Another strategy that could help get more people vaccinated is making better use of family medicine, Razak said.
“I think one of the most underutilized resources in the entire pandemic has been family doctors,” he said.
Making them a larger part of the vaccine strategy would help Ontario deliver any additional doses because there’s no need to ramp up an external infrastructure, Razak said.
“Of course, if there’s time pressures … you can use that mass vaccination strategy. But every year and every time it shouldn’t be a mass vaccination strategy. It should be closer to influenza.”
Whether additional booster doses come annually, like flu shots, or they are needed on a different schedule isn’t yet known, but experts say it’s likely more doses will be rolled out. Regardless, the planning should happen now, Bogoch said.
“We can be proactive and have a plan in place so that we’re not trying to do influenza vaccines in concert with … COVID vaccines,” he said.
“Even telegraphing that we’re planning to do it, we just don’t know what the policy is going to look like. There’s a lot of heavy lifting that can be done ahead of time to prepare for potential vaccine rollout.”
Dr. Paul Roumeliotis, the medical officer of health for the Eastern Ontario Health Unit, said he is developing contingency plans to redeploy staff to mass vaccination clinics for whenever fourth doses are more broadly rolled out.
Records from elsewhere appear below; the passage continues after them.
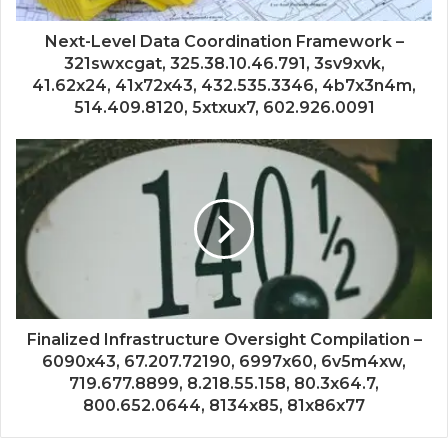
Next-Level Data Coordination Framework –
321swxcgat, 325.38.10.46.791, 3sv9xvk,
41.62x24, 41x72x43, 432.535.3346, 4b7x3n4m,
514.409.8120, 5xtxux7, 602.926.0091
Finalized Infrastructure Oversight Compilation –
6090x43, 67.207.72190, 6997x60, 6v5m4xw,
719.677.8899, 8.218.55.158, 80.3x64.7,
800.652.0644, 8134x85, 81x86x77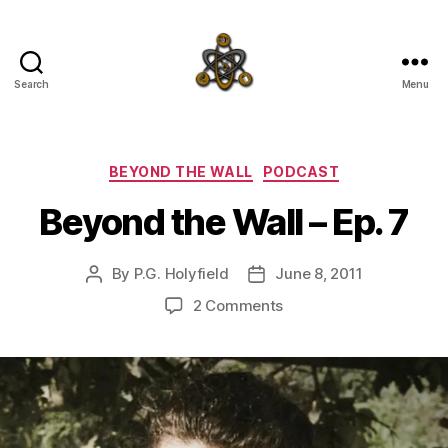
Search
Menu
SpecFicMedia
Categories
BEYOND THE WALL
PODCAST
Beyond the Wall – Ep. 7
By
P.G. Holyfield
June 8, 2011
Post
Post
author
date
on
2 Comments
Beyond
the
Wall
–
Ep.
7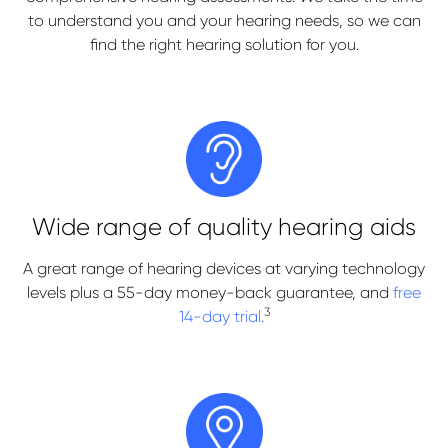
to understand you and your hearing needs, so we can
find the right hearing solution for you.
Wide range of quality hearing aids
A great range of hearing devices at varying technology
levels plus a 55-day money-back guarantee, and
free
3
14-day trial.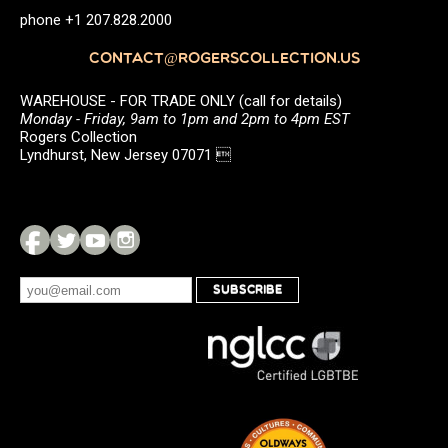
phone +1 207.828.2000
CONTACT@ROGERSCOLLECTION.US
WAREHOUSE - FOR TRADE ONLY (call for details)
Monday - Friday, 9am to 1pm and 2pm to 4pm EST
Rogers Collection
Lyndhurst, New Jersey 07071 
SUBSCRIBE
The National Advisory Committee on Immunization is expected to release guidance on fourth doses in early April.
Many public health units are closing their mass clinics in favour of pop-up clinics and hyper-local strategies. Toronto has been running time-limited clinics at transit stations and libraries.
When it comes to children aged five to 11, however, Roumeliotis said the issue isn’t one of location, but parental fears.
“It has nothing to do with accessibility because they can virtually walk into any clinic any time and get vaccinated,” said the doctor, who is also president of the Association of Local Public Health Agencies.
About 56 per cent of children in that age group have at least one dose and 33 per cent have two.
Roumeliotis’s health unit is trying to educate parents and answer any questions they may have through town halls, seminars with schools, social media outreach and a video campaign, he said.
Ontario is also set to receive its first shipment next week of Novavax, which is a more traditional vaccine, without the mRNA technology used by Pfizer and Moderna. The experts said it’s unlikely it will have much of an effect on vaccination rates, as anyone still unvaccinated at this point will probably remain so.
A one-dose, non-mRNA vaccine by Johnson and Johnson has been available in Ontario since early December upon request and 3,134 doses of J&J have been administered in the province as of March 31.
Ontario’s chief medical officer of health, Dr. Kieran Moore, said earlier this year he was excited about the pending arrival of Novavax and hoped it appeals to people who don’t want an mRNA vaccine.
Moore ended his weekly briefings last month and denied several requests over three weeks by The Canadian Press for an interview about the province’s vaccine strategy going forward.
A spokeswoman for Health Minister Christine Elliott sent a statement about what the province has already done on vaccination, including communications, a mobile bus vaccine clinic, holding school-based clinics, and increasing hours of vaccine clinic operation to help reach communities with lower rates.